LENS 06 (Second-Order Effects)
  Lens 06 identified the transition where Mom discovers she can ask "Annie,
  what's in the kitchen?" — a use-case that falls out of VLMaps semantic
  annotation without being explicitly designed. Lens 21 reveals the governance
  problem this creates: Mom will discover and love this feature before Rajesh
  has designed its privacy controls or uncertainty expression. The semantic map
  goes from a background infrastructure component to a load-bearing household
  feature in the moment Mom asks her first spatial question. Lens 06 correctly
  named it a "phase transition" in the human-robot relationship. Lens 21
  identifies who is responsible for managing that transition: not the
  architecture, but the explicit consent and communication protocols that the
  architecture never specifies.

  Lens 06 also surfaced the ESTOP gap directly: "Mom ESTOP gap worsens as
  speed rises — at 1 m/s, 10 Hz semantic obstacle detection is too slow at
  elevated speed." Lens 21 makes the mechanism explicit: this is not a tuning
  problem, it is a missing requirement problem. The ESTOP gap exists because
  nobody wrote "Mom must be able to halt Annie via voice within 1 second" as a
  primary system requirement. Until that sentence appears in a requirements
  document with a passing test, the gap is a known risk with no mitigation.

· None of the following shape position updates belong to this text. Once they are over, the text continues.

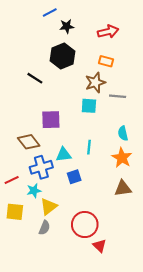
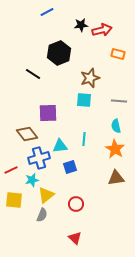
black star: (67, 26) -> (81, 25), moved
orange rectangle: (106, 61) -> (118, 54), moved
gray line: (118, 96) -> (119, 101), moved
red circle: (85, 224) -> (76, 204), moved, size x0.6
red triangle: (100, 246) -> (75, 238), moved

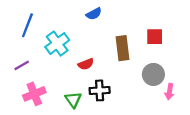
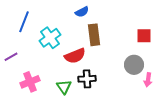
red square: (155, 37) -> (144, 36), moved
brown rectangle: (122, 48) -> (94, 35), moved
red semicircle: (86, 64) -> (75, 56), size x1.5
purple line: (22, 65) -> (11, 57), moved

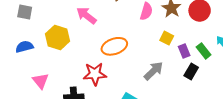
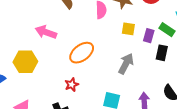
purple rectangle: (184, 51) -> (149, 36), turned 56
red star: (95, 74) -> (72, 85), size x0.6

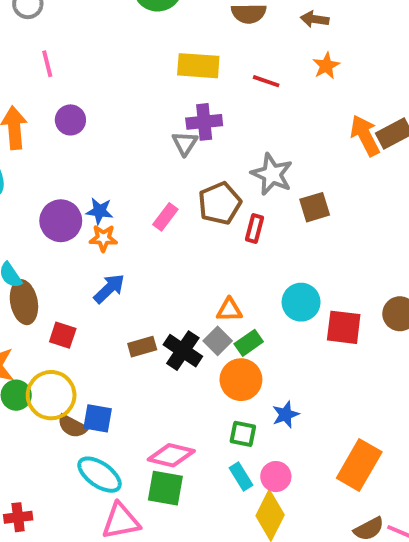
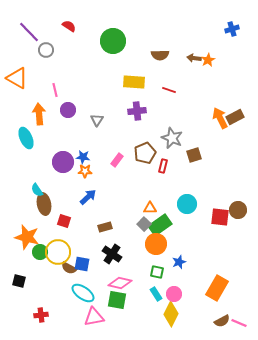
pink line: (47, 64) -> (55, 90), moved
orange star: (326, 66) -> (208, 60), moved
gray triangle: (185, 143) -> (97, 120), moved
red square: (344, 327) -> (220, 217), moved
green rectangle: (249, 343) -> (160, 225), size x1.6
black cross: (183, 351) -> (112, 254), moved

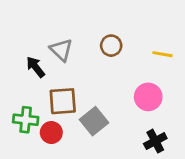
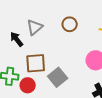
gray triangle: (61, 50) -> (35, 27), turned 36

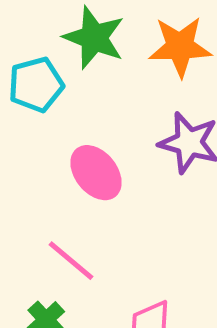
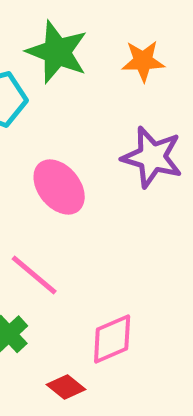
orange star: (180, 47) -> (143, 61), size x0.7

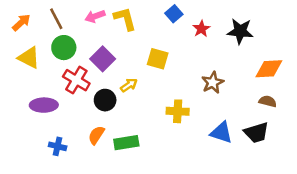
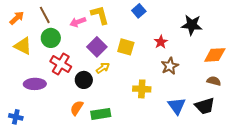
pink arrow: (95, 16) -> (78, 22), moved
red star: (201, 29) -> (161, 42), moved
purple square: (103, 59) -> (97, 47), moved
blue triangle: (221, 133) -> (177, 106), turned 36
blue cross: (58, 146) -> (16, 117), moved

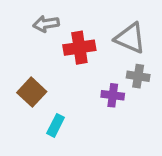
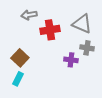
cyan rectangle: (56, 125) -> (18, 79), moved

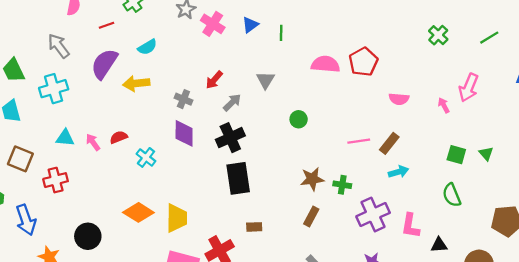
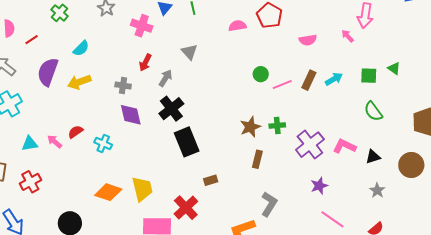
pink cross: (213, 24) -> (142, 26), moved
red line: (107, 25) -> (32, 40), moved
pink semicircle: (325, 64) -> (237, 26), size x0.7
green circle: (299, 119) -> (261, 74), moved
cyan arrow: (398, 172) -> (334, 79), moved
pink L-shape: (410, 226) -> (344, 146), turned 120

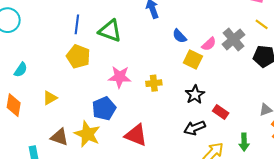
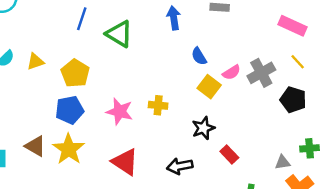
yellow pentagon: (78, 57) -> (75, 73), moved
pink star: (120, 77) -> (120, 111), moved
yellow triangle: (50, 98) -> (35, 61), moved
blue pentagon: (104, 108) -> (70, 110), moved
black arrow: (195, 128) -> (180, 166), moved

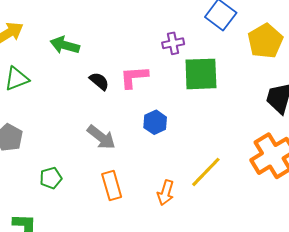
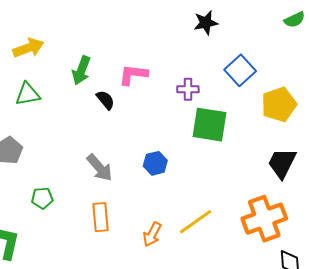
green arrow: (65, 45) -> (81, 70), turned -96
pink L-shape: (134, 77) -> (133, 75), moved
black semicircle: (99, 81) -> (105, 100), moved

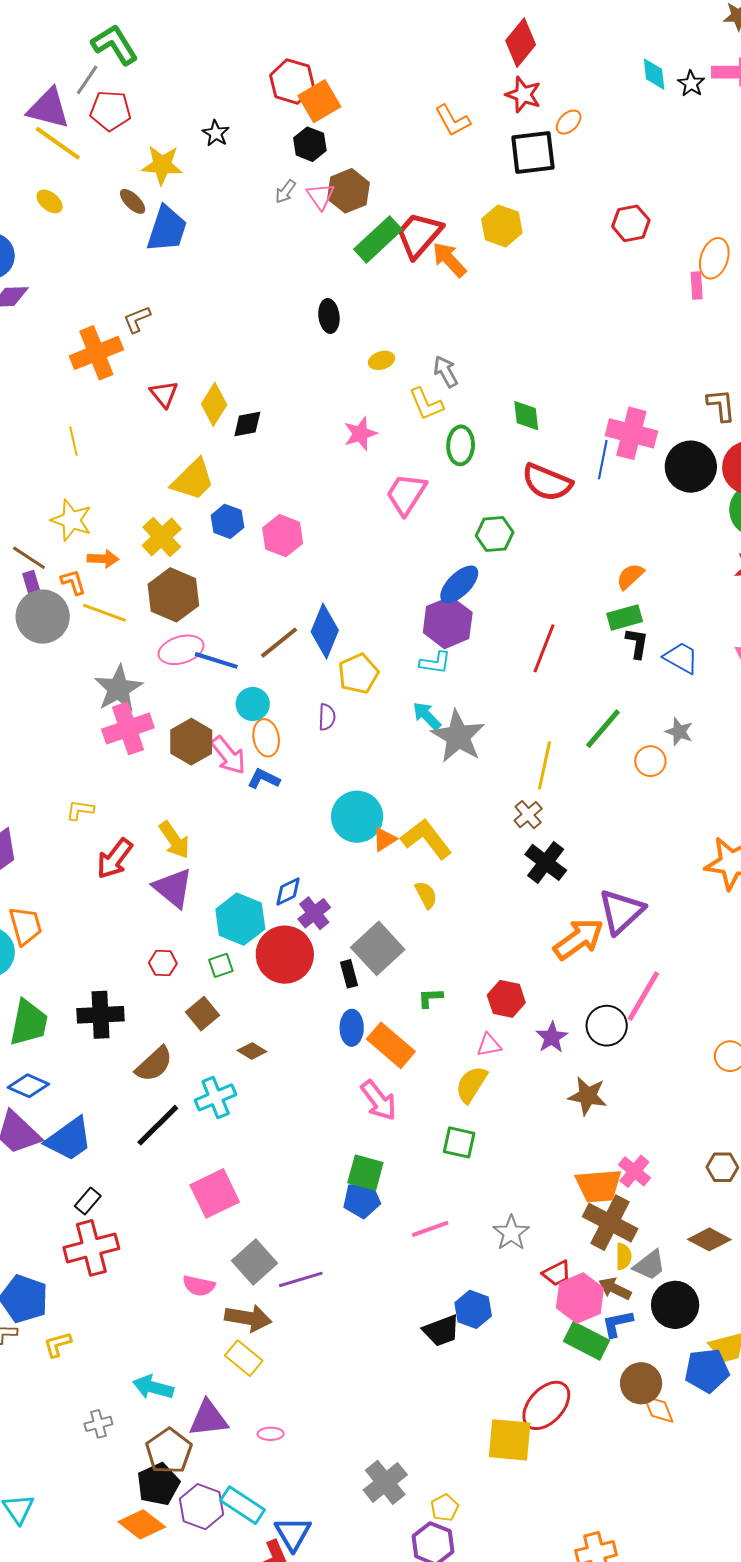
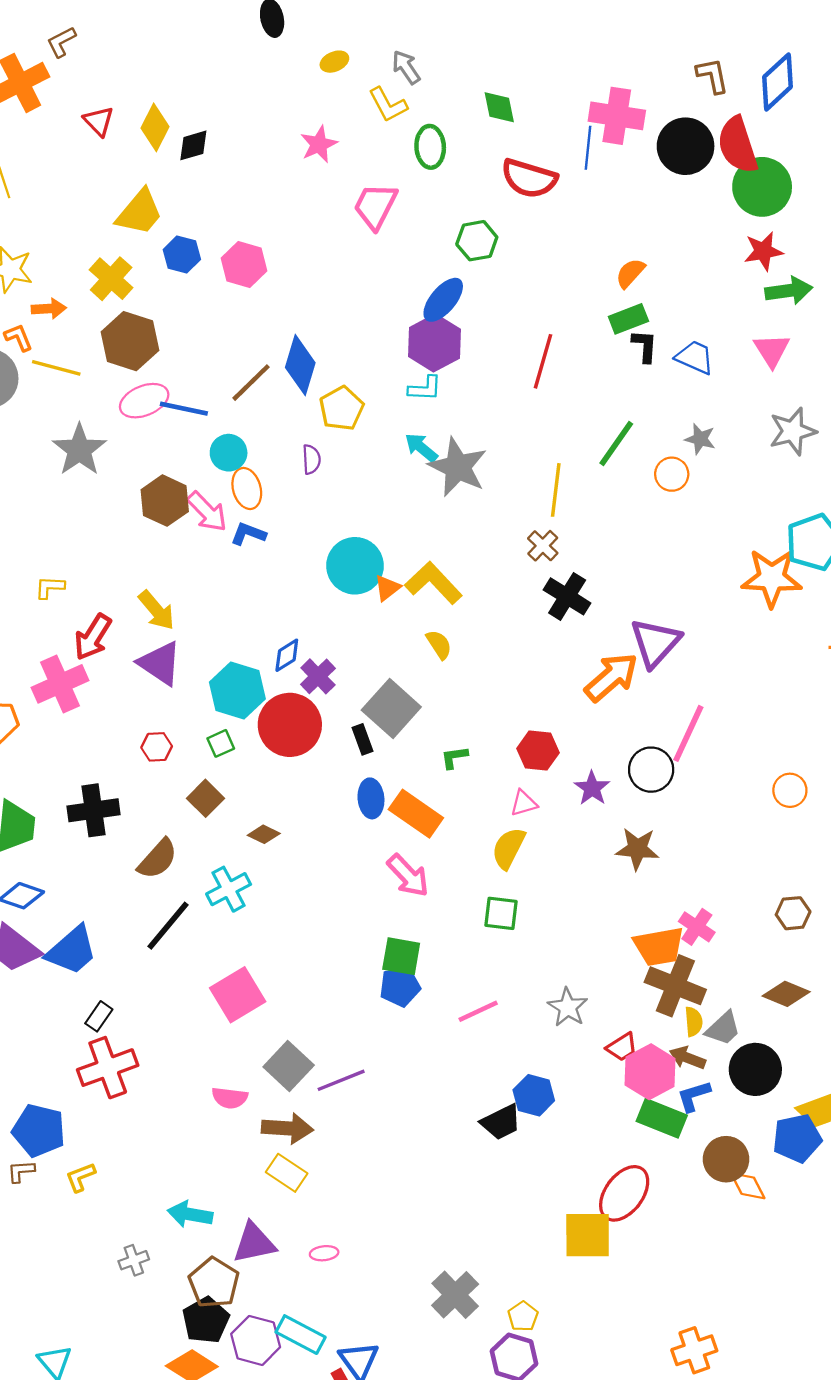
pink cross: (128, 728) -> (60, 684), moved

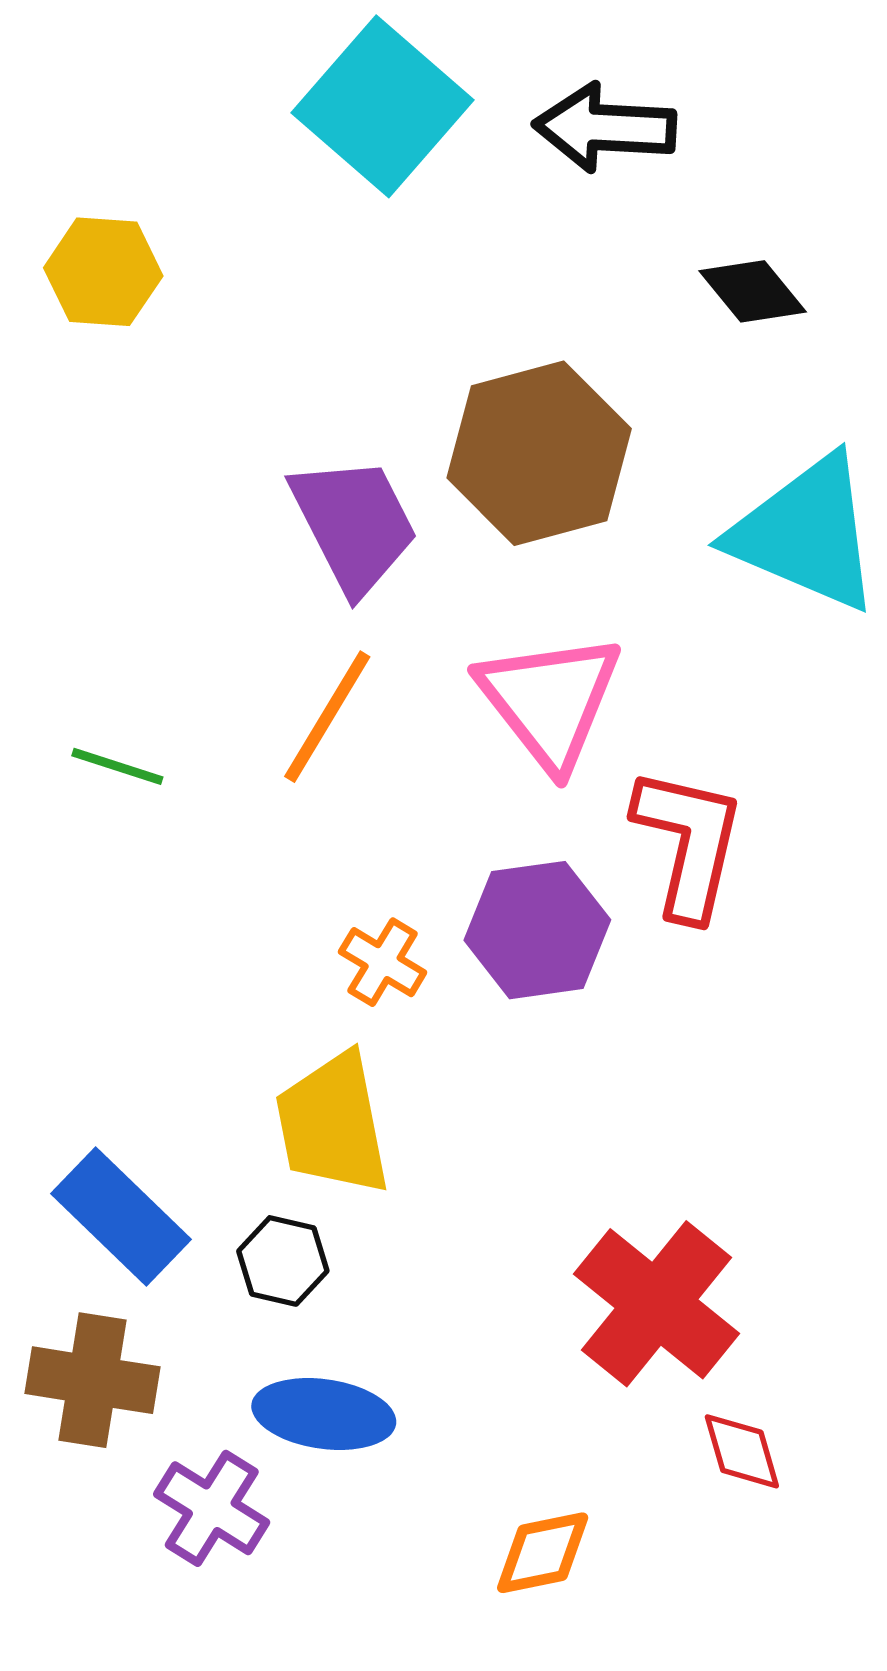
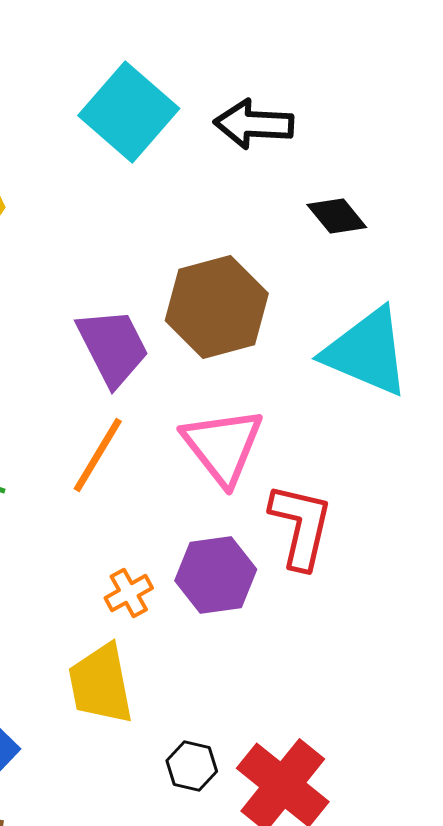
orange cross: (383, 962) -> (129, 593), turned 30
black hexagon: (283, 1261) -> (192, 766), moved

  Lens 06's third-order "privacy as surveillance" branch — "the map records who
  was in which room at what time" — becomes Lens 21's Visitor card. A Visitor
  who sits in the living room for two hours is in the semantic map. The consent
  architecture that Lens 06 calls for is the specific gap Lens 21 names as the
  Visitor's unmet requirement. Both lenses arrive at the same conclusion via
  different paths: Phase 2c cannot ship without a consent layer, and the consent
  layer cannot be designed without first acknowledging the Visitor as a
  stakeholder.

LENS 10 (Failure Pre-mortem)
  Lens 10's August 2026 event — Mom stops using Annie after three freezes during
  the 7-9pm window — is the realized version of every conflict this lens
  documents. The team doesn't notice for two weeks because the dashboard shows
  94% navigation success (all hours). Lens 21 names this precisely: the
  dashboard was built from Rajesh's perspective (system-wide metrics) and is
  blind to Mom's perspective (per-user per-hour windows). The metric aggregation
  was not a technical error. It was a stakeholder representation error: the
  metric designer only consulted one stakeholder's utility function.

  Lens 10's glass door incident is the collision between Annie's perspective
  (both sensors report CLEAR, which is truthful from her signal stream) and
  Mom's perspective (the robot just hit my door, trust is gone). The disconnect
  is not engineering failure — it is stakeholder failure. Annie had no
  specification for "what do I do when both sensors agree and both are wrong?"
  because the failure mode was never written from Mom's perspective ("Annie must
  not hit furniture even when sensors are confused").

  Lens 10's pre-mortem ultimately traces every failure to the same root: "we
  built the fast path, forgot the slow path." Lens 21 reframes this in
  stakeholder terms: the fast path was designed for Rajesh (58 Hz throughput,
  architectural elegance); the slow path was the entirety of Mom's usage
  experience. Slow path = what happens when Annie freezes, crashes, gets
  confused, hits something, or loses WiFi. These are the moments that matter
  most to Mom and are specified least in the research.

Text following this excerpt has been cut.